Andrea is less worried about the regularity of contact and more about what she gets from the interaction. “We have to take control of what we see,” she explains. “If it [the post] generates a negative reaction in me – sometimes [it will be] snoozed; often culled.”

She isn’t the only one using the ‘unfollow’ feature on Facebook, PhD student Cloudy Carnegie from Cambridge says she is a “big fan” of the option.  An unfollow rather than a delete means you declutter your timeline, without the awkwardness of people seeing that you’ve unfollowed them. (Which might be something to consider if you don’t want to upset your uncle but can’t bear his Facebook monologuing a moment more).

“Have we spoken to each other in the last three months?"”

- Lucy

So if you want to clean up your social media circles, how should you go about it? Hemmings says this isn’t just about deleting people you don’t always agree with, but also cultivating an enriching environment. “One of the points of social media is not just to follow people who you already know or whose interests you share, but others who will encourage you to challenge your own way of thinking or that you might learn from,” she says.

Look for people who bring positivity and interesting ideas into your timeline. One way to do this on Twitter, says Hemmings, is to keep an eye out for who people you admire are retweeting and interacting with. 

And the key is not to do the sort as a one-off activity. Keep on top of the people you are following and be more ruthless about re-evaluating.
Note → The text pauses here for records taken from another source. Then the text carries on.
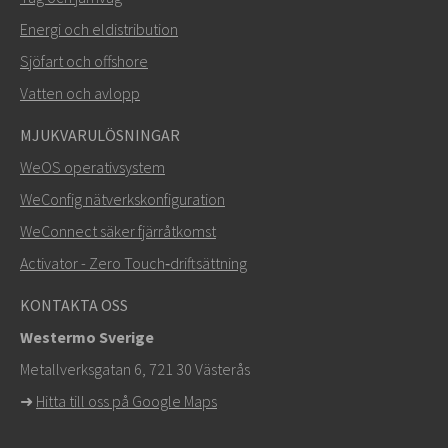
Energi och eldistribution
Sjöfart och offshore
Vatten och avlopp
MJUKVARULÖSNINGAR
SKICKA
WeOS operativsystem
WeConfig nätverkskonfiguration
Andra sätt att kontakta oss
WeConnect säker fjärråtkomst
+46 16 42 80 00
Activator - Zero Touch‑driftsättning
info@westermo.com
KONTAKTA OSS
Westermo Sverige
För supportärenden,
klicka här för att kontakta teknisk
Metallverksgatan 6, 721 30 Västerås
support
➜
Hitta till oss på Google Maps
Hemmings advises this be done as often as every three months. “It’s always a good idea to follow someone who resonates with you immediately,” she says.

The benefits of this not only mean that you’re able to see more of the stuff you like, but it can also be profoundly good for your wellbeing. Dr Pragya Agarwal says she started culling because she realised how much of a difference it made.

“I have become so conscious of my mental health and wellbeing and how it can be affected by the content I see in my feed.”